Wednesday, April 1, 2020

Imaginative Chamber Music Programming

For this morning’s “concert in cyberspace,” I shifted my attention to a recital featuring students in the Conservatory of Music division of the Colburn School, located in downtown Los Angeles, directly across the street from the Walt Disney Concert Hall. The entire program was devoted to performances coached by visiting pianist Orli Shaham; and, even before the first notes sounded, it was clear that this would be an impressive journey. The first half of the program was devoted to two radically different approaches to modernism. The opening selection was a four-movement concertino, which Leoš Janáček composed in 1925. Scoring was imaginatively conceived piano, two violins, viola, clarinet, horn and bassoon; and the first two movements were actually duos for piano and, respectively, horn and E-flat clarinet. This was followed by a leap of a little less than 90 years into the future with a composition for two vibraphones and two pianos that Steve Reich entitled simply “Quartet.” The second half of the program was devoted entirely to Gabriel Fauré’s Opus 15 (first) piano quartet in the key of C minor.

Shaham provided the audience with a frame of reference by giving each performance a brief but informative introduction. However, what was particularly impressive was that, while all of these pieces involved a demanding piano part (two in the case of the Reich), Shaham clearly wanted the audience to know that the concert was all about the students. Even when the piano part was clearly in the foreground, she knew how to encourage the listeners to pay attention to what the students were doing. The fact that she could do this with three compositions, each radically different from the other two, was highly impressive and made the act of listening (even when mediated through cyberspace) thoroughly compelling.
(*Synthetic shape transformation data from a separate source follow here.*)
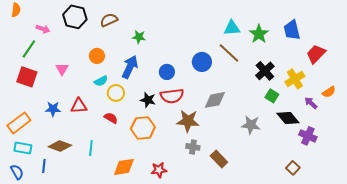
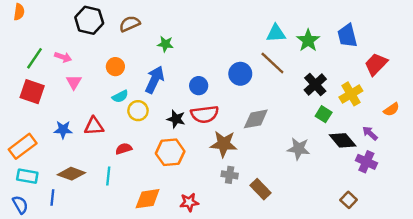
pink arrow: (43, 29) -> (63, 57), moved
purple arrow: (311, 103) -> (370, 133), moved
red semicircle: (111, 118) -> (124, 149), moved, turned -48

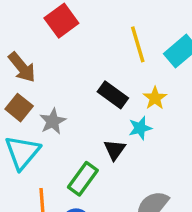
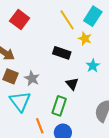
yellow star: (155, 98) -> (85, 39), moved
cyan star: (140, 128) -> (93, 66), moved

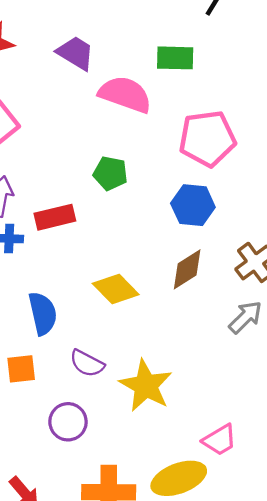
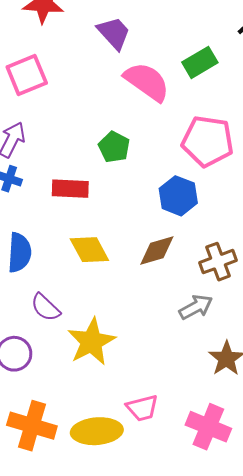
green rectangle: (175, 58) -> (200, 62), turned -48
red rectangle: (55, 217) -> (70, 189), moved

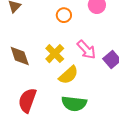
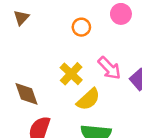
brown diamond: (20, 56) -> (26, 94), moved

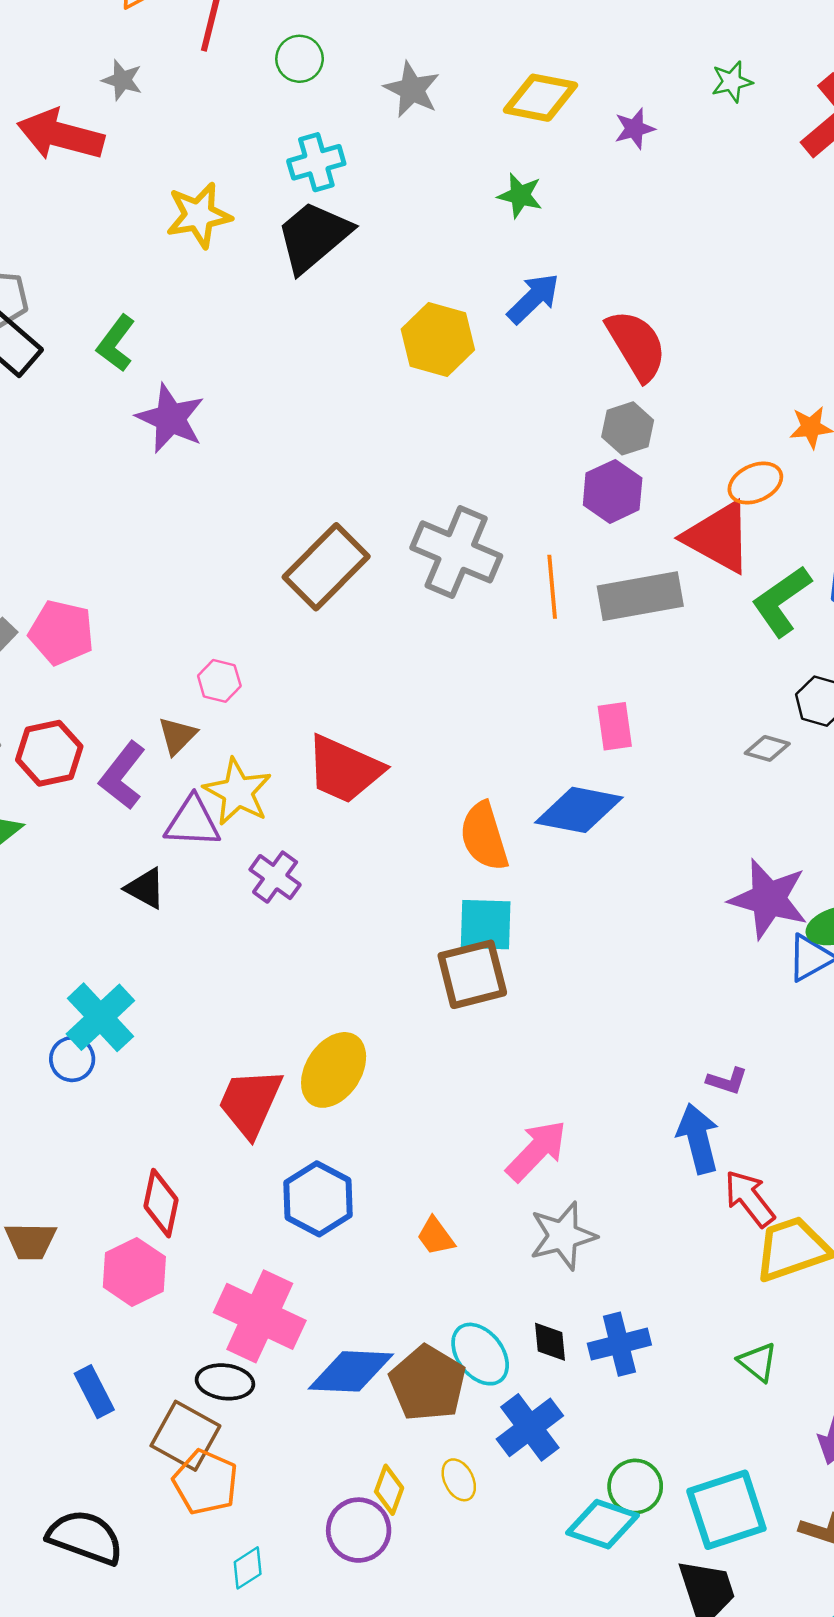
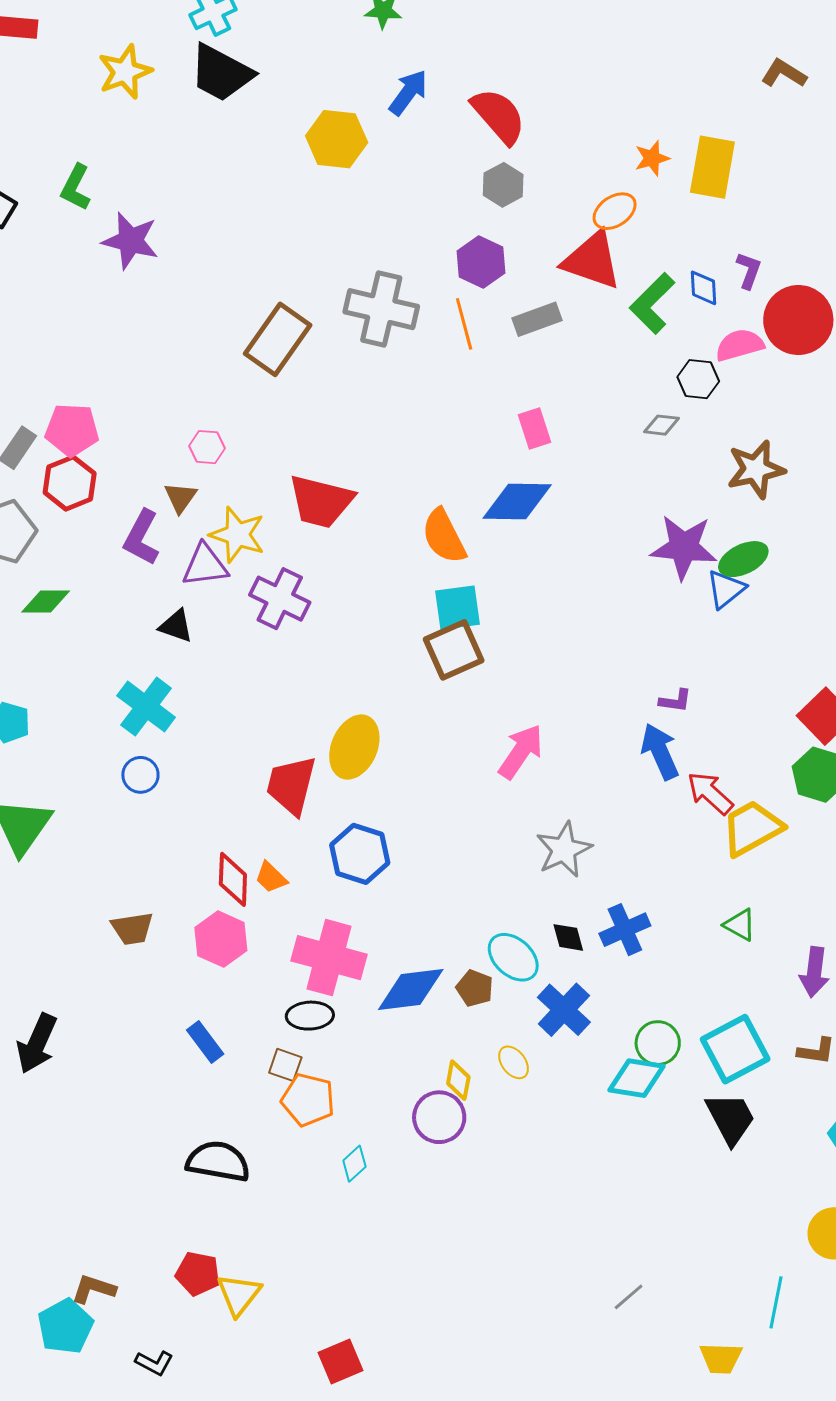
black trapezoid: (313, 236) -> (221, 73), turned -102
purple hexagon: (613, 491) -> (481, 262), moved
gray rectangle: (640, 596) -> (537, 319), size x0.7
red hexagon: (49, 753) -> (70, 483), moved
purple cross: (275, 877) -> (280, 599), size x1.4
cyan cross: (100, 1017) -> (146, 707), moved
pink arrow: (536, 1151) -> (521, 752), moved
orange trapezoid: (436, 1236) -> (271, 877), moved
brown pentagon: (428, 1383) -> (475, 988), size x0.6
brown square: (185, 1436) -> (285, 1065), size x0.6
Back when it was still fun to go to student recitals at the San Francisco Conservatory of Music (SFCM), the heart of that “fun factor” always resided in the chamber music repertoire. It was as if the entire institution had dedicated itself to the cultivation of strong personal ties that are vital to delivering engaging accounts of the compositions in that repertoire. If the program that emerged through Shaham’s coaching was representative of the overall student experience at Colburn, then this is a source of future performers that deserves considerable attention.

I have only one bone to pick with Shaham. Before beginning the final selection, she noted that those in the audience might never again encounter Reich sharing a program with both Janáček and Fauré. With all due respect, I would suggest that Shaham is unaware of the sort of programming one often encounters in the chamber music recitals performed by members of the San Francisco Symphony in Davies Symphony Hall. If the journeys at SFCM are no longer as exciting as they were during the last decade, the chamber music repertoire one now encounters at Davies frequently involves highly imaginative juxtapositions of the individual selections, frequently leaving the audience with an energizing sense of discovery, even when an “old favorite” may be on the program.

However, in spite of any “rooting for the home team,” this chamber music from Colburn was definitely inspired in both repertoire and execution. Sadly, I did not succeed in finding any further Colburn chamber music recitals on YouTube. I can only hope that this will change through initiatives by both faculty and visitors.